Stored items
____________________
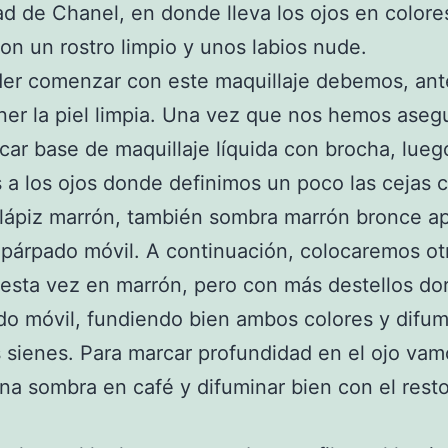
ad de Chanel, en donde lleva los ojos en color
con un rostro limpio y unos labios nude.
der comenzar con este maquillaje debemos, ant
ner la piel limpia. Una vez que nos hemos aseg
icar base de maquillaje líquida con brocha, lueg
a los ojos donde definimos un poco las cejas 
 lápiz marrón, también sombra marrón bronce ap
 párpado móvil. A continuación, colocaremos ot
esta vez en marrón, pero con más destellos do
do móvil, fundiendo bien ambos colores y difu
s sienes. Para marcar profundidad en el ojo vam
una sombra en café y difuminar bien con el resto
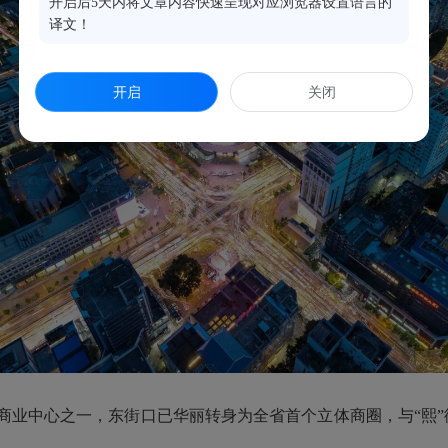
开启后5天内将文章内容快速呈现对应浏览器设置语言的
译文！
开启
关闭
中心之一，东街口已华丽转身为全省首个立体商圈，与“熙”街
____________________
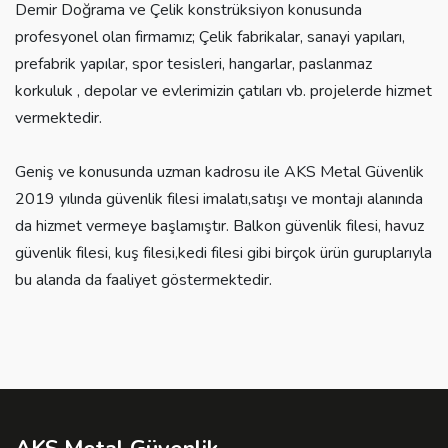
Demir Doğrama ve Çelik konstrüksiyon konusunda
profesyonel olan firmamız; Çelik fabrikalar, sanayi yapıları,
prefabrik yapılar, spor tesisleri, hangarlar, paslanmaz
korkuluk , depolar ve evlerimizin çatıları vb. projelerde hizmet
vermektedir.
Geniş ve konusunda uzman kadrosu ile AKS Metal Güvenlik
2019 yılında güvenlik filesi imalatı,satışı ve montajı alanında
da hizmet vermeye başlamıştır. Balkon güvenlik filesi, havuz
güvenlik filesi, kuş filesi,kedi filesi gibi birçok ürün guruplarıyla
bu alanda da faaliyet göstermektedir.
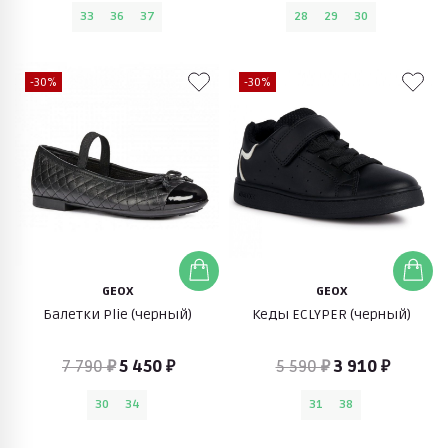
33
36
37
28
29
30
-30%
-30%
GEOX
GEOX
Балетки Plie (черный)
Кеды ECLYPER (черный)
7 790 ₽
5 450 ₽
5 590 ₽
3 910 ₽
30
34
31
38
____________________
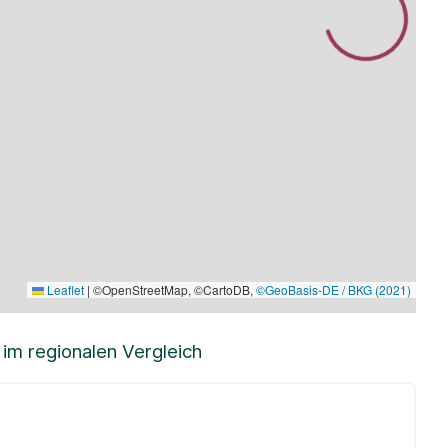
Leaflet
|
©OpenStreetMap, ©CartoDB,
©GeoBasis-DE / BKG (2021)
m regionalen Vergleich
____________________
Leaving pictures out, output the lines of the data above from the one with "Demir Doğrama ve" through the one with "Балетки Plie (черный)", word for word.

Demir Doğrama ve Çelik konstrüksiyon konusunda
profesyonel olan firmamız; Çelik fabrikalar, sanayi yapıları,
prefabrik yapılar, spor tesisleri, hangarlar, paslanmaz
korkuluk , depolar ve evlerimizin çatıları vb. projelerde hizmet
vermektedir.
Geniş ve konusunda uzman kadrosu ile AKS Metal Güvenlik
2019 yılında güvenlik filesi imalatı,satışı ve montajı alanında
da hizmet vermeye başlamıştır. Balkon güvenlik filesi, havuz
güvenlik filesi, kuş filesi,kedi filesi gibi birçok ürün guruplarıyla
bu alanda da faaliyet göstermektedir.
33
36
37
28
29
30
-30%
-30%
GEOX
GEOX
Балетки Plie (черный)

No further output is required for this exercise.